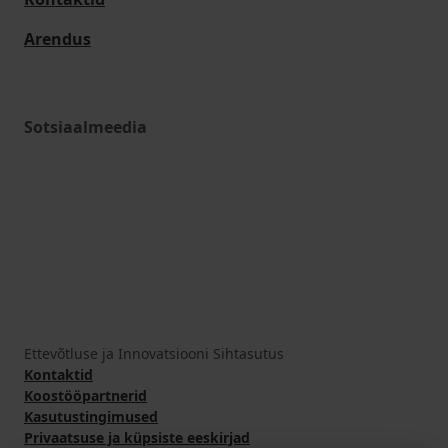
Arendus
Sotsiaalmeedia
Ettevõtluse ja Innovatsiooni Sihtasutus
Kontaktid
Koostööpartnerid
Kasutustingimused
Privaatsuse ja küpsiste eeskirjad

* * *

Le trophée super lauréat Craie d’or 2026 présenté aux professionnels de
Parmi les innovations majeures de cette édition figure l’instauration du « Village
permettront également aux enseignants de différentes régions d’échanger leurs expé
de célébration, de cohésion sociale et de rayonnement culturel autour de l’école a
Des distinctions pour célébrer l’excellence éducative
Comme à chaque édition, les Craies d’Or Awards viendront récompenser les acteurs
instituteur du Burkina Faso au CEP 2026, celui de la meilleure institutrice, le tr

==

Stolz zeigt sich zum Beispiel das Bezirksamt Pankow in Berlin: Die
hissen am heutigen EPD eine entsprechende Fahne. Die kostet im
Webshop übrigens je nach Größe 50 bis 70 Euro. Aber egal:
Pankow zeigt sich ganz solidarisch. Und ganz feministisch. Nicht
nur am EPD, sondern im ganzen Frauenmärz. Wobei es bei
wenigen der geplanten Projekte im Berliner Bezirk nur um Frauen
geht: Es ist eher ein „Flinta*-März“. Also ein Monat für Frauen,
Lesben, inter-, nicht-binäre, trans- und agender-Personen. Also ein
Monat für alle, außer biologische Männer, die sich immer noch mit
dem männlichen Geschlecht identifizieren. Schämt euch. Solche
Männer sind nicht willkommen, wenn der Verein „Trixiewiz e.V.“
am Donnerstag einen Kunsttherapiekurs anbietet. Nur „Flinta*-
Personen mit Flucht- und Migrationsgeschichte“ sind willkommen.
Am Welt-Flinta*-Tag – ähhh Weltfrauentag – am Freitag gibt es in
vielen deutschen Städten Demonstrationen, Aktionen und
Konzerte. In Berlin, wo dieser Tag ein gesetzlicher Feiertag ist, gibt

TASK OBJECTIVE: With the line that has "de célébration, de" as the first and the line that has "instituteur du Burkina" as the last, repeat exactly that run of lines above and no more.

SOLUTION:
de célébration, de cohésion sociale et de rayonnement culturel autour de l’école a
Des distinctions pour célébrer l’excellence éducative
Comme à chaque édition, les Craies d’Or Awards viendront récompenser les acteurs
instituteur du Burkina Faso au CEP 2026, celui de la meilleure institutrice, le tr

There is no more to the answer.